The under 8 section is too young to have any internationally recognizable  names, but among the top players from the US we have Marvin Gao and Dimitar Mardov. Marvin ran into a strong unrated Chinese player in round 1, who made a timely transition to the hanging pawns structure which he ably exploited, very impressive to see in the youngest section!
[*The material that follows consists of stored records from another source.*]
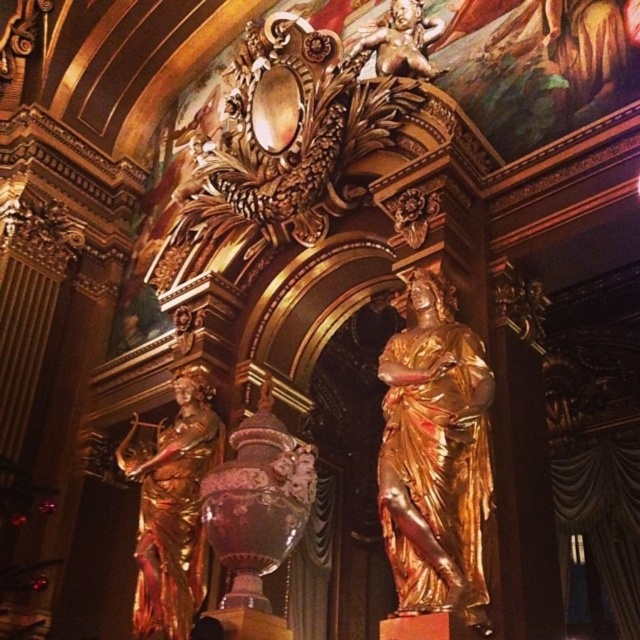 Question: Is gold polished statue at left wider than gold metallic cherub at upper center?

Choices:
 (A) no
 (B) yes

Answer: (B)

Question: Is gold polished statue at center to the left of gold metallic cherub at upper center from the viewer's perspective?

Choices:
 (A) yes
 (B) no

Answer: (A)

Question: Which point is closer to the camera?

Choices:
 (A) (483, 474)
 (B) (196, 470)
 (C) (401, 49)

Answer: (A)

Question: Which is farther from the gold polished statue at center?

Choices:
 (A) gold metallic cherub at upper center
 (B) gold polished statue at left

Answer: (A)

Question: Which of the following is the farthest from the observer?

Choices:
 (A) gold polished statue at center
 (B) gold polished statue at left

Answer: (B)

Question: Is gold polished statue at center behind gold polished statue at left?

Choices:
 (A) no
 (B) yes

Answer: (A)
[pgn] [Event "World Cadets U8, U10, U12 Championships"] [Site "Batumi"] [Date "2016.10.19"] [White "Chen, Muye"] [Black "Gao, Marvin"] [Result "1-0"] [ECO "A00"] [BlackElo "1475"] [PlyCount "101"] [EventDate "2016.10.19"] 1. d4 e6 2. c4 Nf6 3. Nc3 d5 4. Bg5 Be7 5. e3 O-O 6. Nf3 b6 7. Bd3 Bb7 8. O-O Nbd7 9. Qe2 c5 10. Rfd1 Rc8 11. Rac1 Re8 12. cxd5 exd5 13. dxc5 bxc5 14. Bf5 Rb8 15. Bf4 Ra8 16. Qb5 Qc8 17. Ne5 Rd8 18. Nxd7 Nxd7 19. Nxd5 Bf8 20. Nc7 a6 21. Qa4 Nb6 22. Bxc8 Nxa4 23. Bxb7 Nxb2 24. Bxa8 Nxd1 25. Be5 f6 26. Bd5+ Kh8 27. Ba1 Rd7 28. Rxd1 Rxc7 29. Be6 Be7 30. Kf1 Rc6 31. Bc4 Bd6 32. Ke2 h5 33. Rd5 g6 34. Bxf6+ Kh7 35. Bd8 Kg7 36. Kf3 Kf8 37. h4 Ke8 38. Bg5 Kd7 39. Bf4 Rb6 40. Bxd6 Rxd6 41. Rxd6+ Kxd6 42. Bxa6 Kc6 43. Bc4 Kb6 44. Bf7 Kb5 45. Bxg6 c4 46. Bxh5 c3 47. Bg6 Kb4 48. h5 Ka3 49. h6 Kb2 50. h7 Ka1 51. h8=Q 1-0 [/pgn]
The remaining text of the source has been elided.